CONCLAVE_MEMBER_<KEY>_LOCAL=true|false
CONCLAVE_MEMBER_<KEY>_FALLBACK_MODEL=...

# Defaults
CONCLAVE_TEMPERATURE=0.7
CONCLAVE_MAX_TOKENS=2048
CONCLAVE_TIMEOUT=120
CONCLAVE_MAX_RETRIES=3
CONCLAVE_PROVIDER_MODE=direct|openrouter
CONCLAVE_ANONYMIZE=true
CONCLAVE_SCORING_EMA_ALPHA=0.3
CONCLAVE_SESSION_TOKEN_BUDGET=20000

# Dialogue settings
CONCLAVE_MAX_ROUNDS=3              # Hard cap for --rounds
CONCLAVE_CONVERGENCE_THRESHOLD=0.85 # Early termination threshold

# Bias tracking
CONCLAVE_BIAS_TRACKING=true|false  # Enable/disable bias data collection

Project Structure

scripts/conclave/
├── __init__.py          # Public API exports
├── cli.py               # CLI entry point (argparse, pretty printing)
├── config.py            # .env loading, member discovery
├── cost.py              # Cost estimation (supports vote/rounds)
├── orchestrator.py      # Main run_conclave, phases, voting, dialogue integration
├── providers.py         # HTTP callers (Anthropic, Google, OpenAI, xAI, OpenRouter)
├── progress.py          # Real-time stderr progress
├── ranking.py           # Ranking extraction (JSON + regex), aggregation
├── scoring.py           # EMA-based model scoring, leaderboard
├── sessions.py          # Multi-turn session persistence
├── voting.py            # Quorum voting (point distribution, aggregation)
├── dialogue.py          # Multi-round dialogue (convergence detection)
└── bias.py              # Bias tracking & impartiality metrics
tests/
├── conftest.py
├── test_orchestrator.py
├── test_providers.py
├── test_ranking.py
├── test_scoring.py
├── test_sessions.py
├── test_voting.py
├── test_dialogue.py
└── test_bias.py

Troubleshooting

Script not found?

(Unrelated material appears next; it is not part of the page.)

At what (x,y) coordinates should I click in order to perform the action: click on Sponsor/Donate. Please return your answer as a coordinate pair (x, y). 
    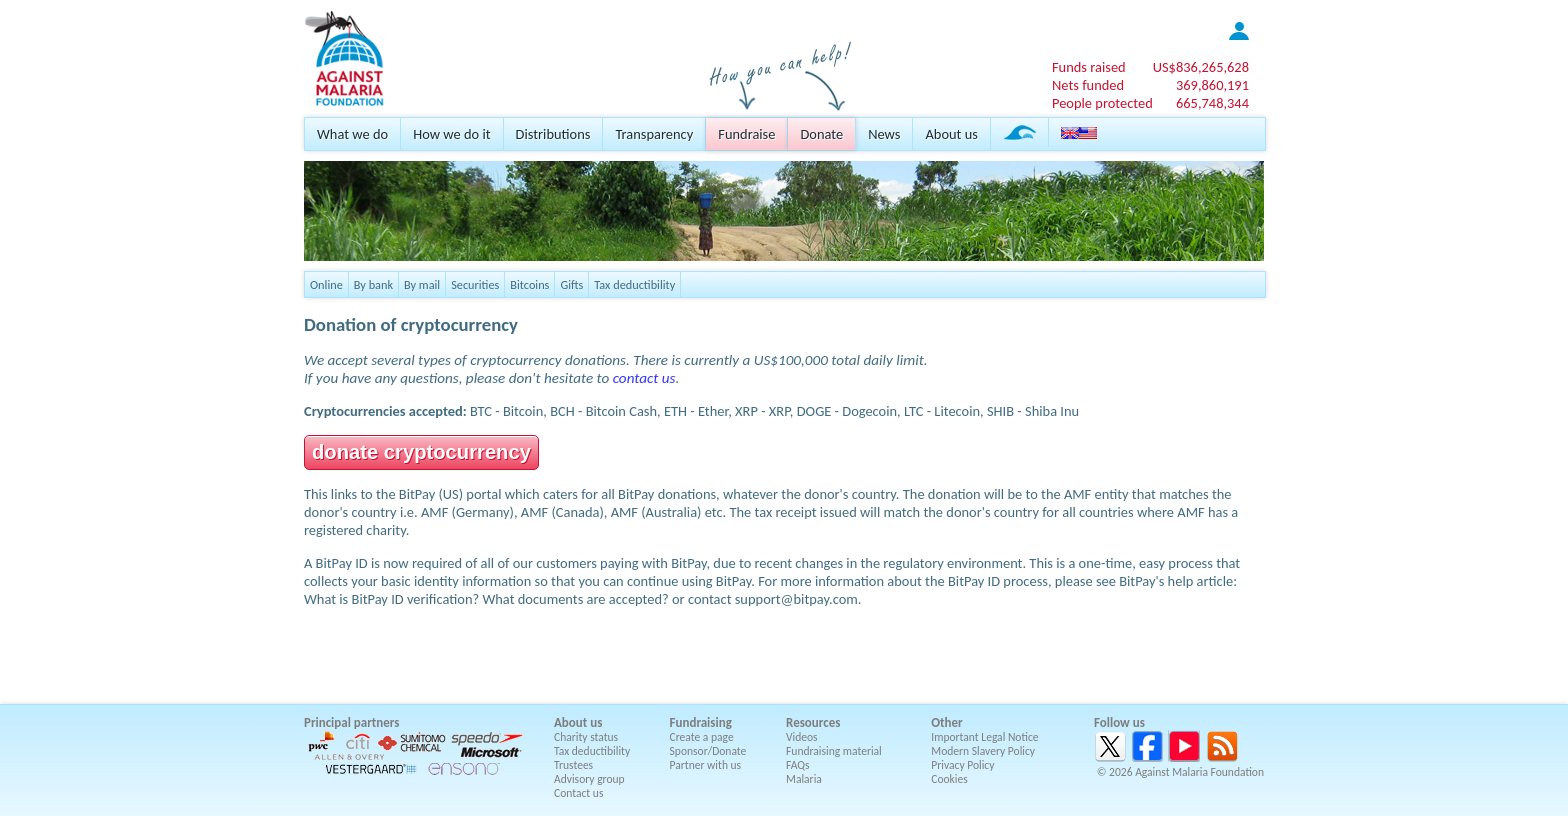
    Looking at the image, I should click on (708, 751).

The script is at <this_skill_dir>/scripts/conclave.py
API errors? Run python3 <skill_dir>/scripts/conclave.py doctor to check
All failed? You (Claude) are still available as LOCAL member — provide your answer solo with a note that remote models were unavailable

Security Note

API keys are stored in ~/.config/conclave/.env — never in the skill directory. The script loads them automatically from there. This prevents LLM agents from accidentally reading secrets when scanning skill files.